A whole-sector approach
The vision I laid out above may sound utopian, but much of the technology and tools required already exist. As well as the TREs, which can be seen as a model for traceability, and ORCID trust markers, which illustrate how the same thing can be done securely in the open, initiatives like Center for Open Science, and Octopus show how a range of outputs and activities can be used to document the entire research process.

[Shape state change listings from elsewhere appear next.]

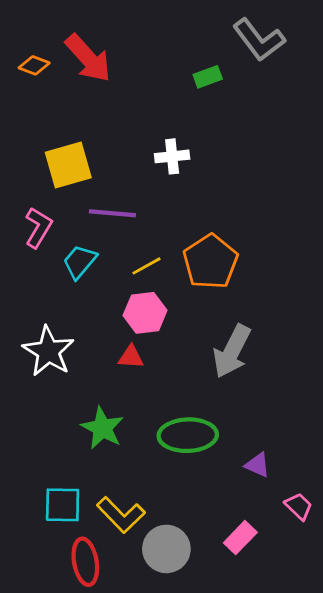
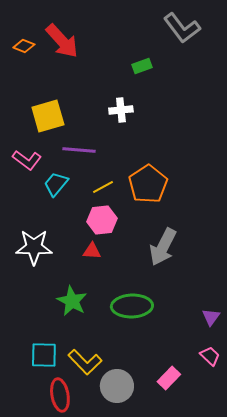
green rectangle: (208, 77) -> (142, 66), moved
pink L-shape: (38, 228) -> (27, 160), turned 96
white star: (48, 351) -> (34, 247), turned -30
purple triangle: (257, 465) -> (211, 317), moved, turned 42

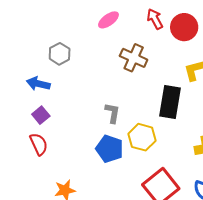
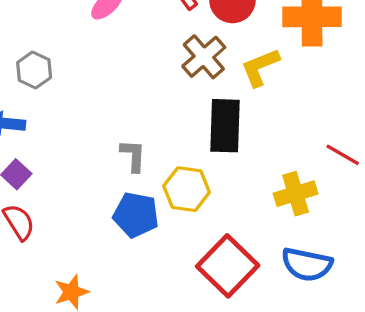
brown cross: (134, 58) -> (204, 57), moved, turned 32

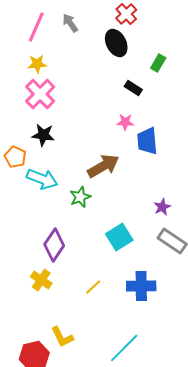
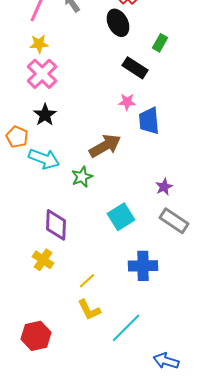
black rectangle: (133, 88) -> (135, 68), size x1.4
black star: (43, 135) -> (45, 115), turned 30
purple diamond: (54, 245) -> (56, 225), turned -32
yellow line: (93, 287) -> (87, 281), moved
yellow L-shape: (62, 337) -> (89, 310), moved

The problem is not technology, it’s a wicked mix of perverse incentives, network effects, business model inertia, and sustainability challenges that lock us all into the same restrictive ideas about what constitutes a research publication, and what counts for prestige and career advancement. To address the range of challenges from poor research practice to industrial-scale fraud by paper mills, we need a whole-sector approach that involves funders, institutional research management and libraries, researchers, and publishers. As fellow Chef Alice Meadows and I wrote in a previous post, it really does take a village, and cross-sector collaboration is vital to building the interoperable research information infrastructure needed to connect the people, places, and things of the scholarly ecosystem in a way that is verifiable and trusted.